# Deduplicating data

In this notebook, we deduplicate data using the [Dedupe](https://docs.dedupe.io/) library, which uses a flat neural network to learn from a little training.

> **See also:**
> 
> [csvdedupe](https://github.com/dedupeio/csvdedupe) offers a command line interface for Dedupe.

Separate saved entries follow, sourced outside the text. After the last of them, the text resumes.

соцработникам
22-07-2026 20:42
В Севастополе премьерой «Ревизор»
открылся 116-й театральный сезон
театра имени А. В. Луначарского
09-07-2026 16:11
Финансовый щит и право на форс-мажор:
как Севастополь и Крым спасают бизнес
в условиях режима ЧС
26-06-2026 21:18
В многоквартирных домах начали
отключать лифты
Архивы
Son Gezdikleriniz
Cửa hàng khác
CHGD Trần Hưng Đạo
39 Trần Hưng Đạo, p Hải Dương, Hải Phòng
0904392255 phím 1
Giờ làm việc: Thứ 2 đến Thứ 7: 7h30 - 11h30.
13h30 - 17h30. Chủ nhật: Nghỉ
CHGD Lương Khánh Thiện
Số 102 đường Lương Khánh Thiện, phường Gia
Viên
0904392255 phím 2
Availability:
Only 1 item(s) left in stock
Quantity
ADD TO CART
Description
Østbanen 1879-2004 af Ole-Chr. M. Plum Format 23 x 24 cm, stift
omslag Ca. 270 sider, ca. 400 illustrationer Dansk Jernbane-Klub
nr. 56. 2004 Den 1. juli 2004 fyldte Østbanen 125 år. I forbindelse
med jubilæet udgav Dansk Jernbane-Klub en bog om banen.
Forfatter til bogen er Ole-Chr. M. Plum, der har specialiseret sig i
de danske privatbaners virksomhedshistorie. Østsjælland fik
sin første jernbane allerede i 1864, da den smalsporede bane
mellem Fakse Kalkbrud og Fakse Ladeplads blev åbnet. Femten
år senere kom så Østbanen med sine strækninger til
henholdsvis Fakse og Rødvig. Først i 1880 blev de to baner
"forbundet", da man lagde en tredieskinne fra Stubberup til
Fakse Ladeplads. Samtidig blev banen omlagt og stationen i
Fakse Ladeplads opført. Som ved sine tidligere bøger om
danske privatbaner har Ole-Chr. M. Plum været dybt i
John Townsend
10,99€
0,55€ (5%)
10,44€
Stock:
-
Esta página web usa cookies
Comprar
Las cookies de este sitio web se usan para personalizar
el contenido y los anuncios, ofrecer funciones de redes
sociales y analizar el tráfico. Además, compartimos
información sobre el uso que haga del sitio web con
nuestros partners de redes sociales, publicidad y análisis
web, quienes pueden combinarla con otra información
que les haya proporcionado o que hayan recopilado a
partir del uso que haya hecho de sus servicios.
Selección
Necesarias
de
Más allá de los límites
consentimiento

In addition, the same developers have created [parserator](https://github.com/datamade/parserator), which you can use to extract text functions and train your own text extraction.

## 1. Imports

In [1]:
import pandas as pd
import dedupe
import os

In [2]:
customers = pd.read_csv('https://raw.githubusercontent.com/kjam/data-cleaning-101/master/data/customer_data_duped.csv', 
                        encoding='utf-8')

## 2. Check data quality

### 2.1 2.1 Return first *n* rows with [pandas.DataFrame.head](https://pandas.pydata.org/docs/reference/api/pandas.DataFrame.head.html)

In [3]:
customers.head()

Unnamed: 0,name,job,company,street_address,city,state,email,user_name
0,Patricia Schaefer,"Programmer, systems",Estrada-Best,398 Paul Drive,Christianview,Delaware,lambdavid@gmail.com,ndavidson
1,Olivie Dubois,Ingénieur recherche et développement en agroal...,Moreno,rue Lucas Benard,Saint Anastasie-les-Bains,AR,berthelotjacqueline@mahe.fr,manonallain
2,Mary Davies-Kirk,Public affairs consultant,Baker Ltd,Flat 3\nPugh mews,Stanleyfurt,ZA,middletonconor@hotmail.com,colemanmichael
3,Miroslawa Eckbauer,Dispensing optician,Ladeck GmbH,Mijo-Lübs-Straße 12,Neubrandenburg,Berlin,sophia01@yahoo.de,romanjunitz
4,Richard Bauer,"Accountant, chartered certified",Hoffman-Rocha,6541 Rodriguez Wall,Carlosmouth,Texas,tross@jensen-ware.org,adam78


### 2.2 Display data types with [pandas.DataFrame.dtypes](https://pandas.pydata.org/docs/reference/api/pandas.DataFrame.dtypes.html)

In [4]:
customers.dtypes

name              object
job               object
company           object
street_address    object
city              object
state             object
email             object
user_name         object
dtype: object

### 2.3 Determine missing values with [pandas.isnull](https://pandas.pydata.org/docs/reference/api/pandas.isnull.html)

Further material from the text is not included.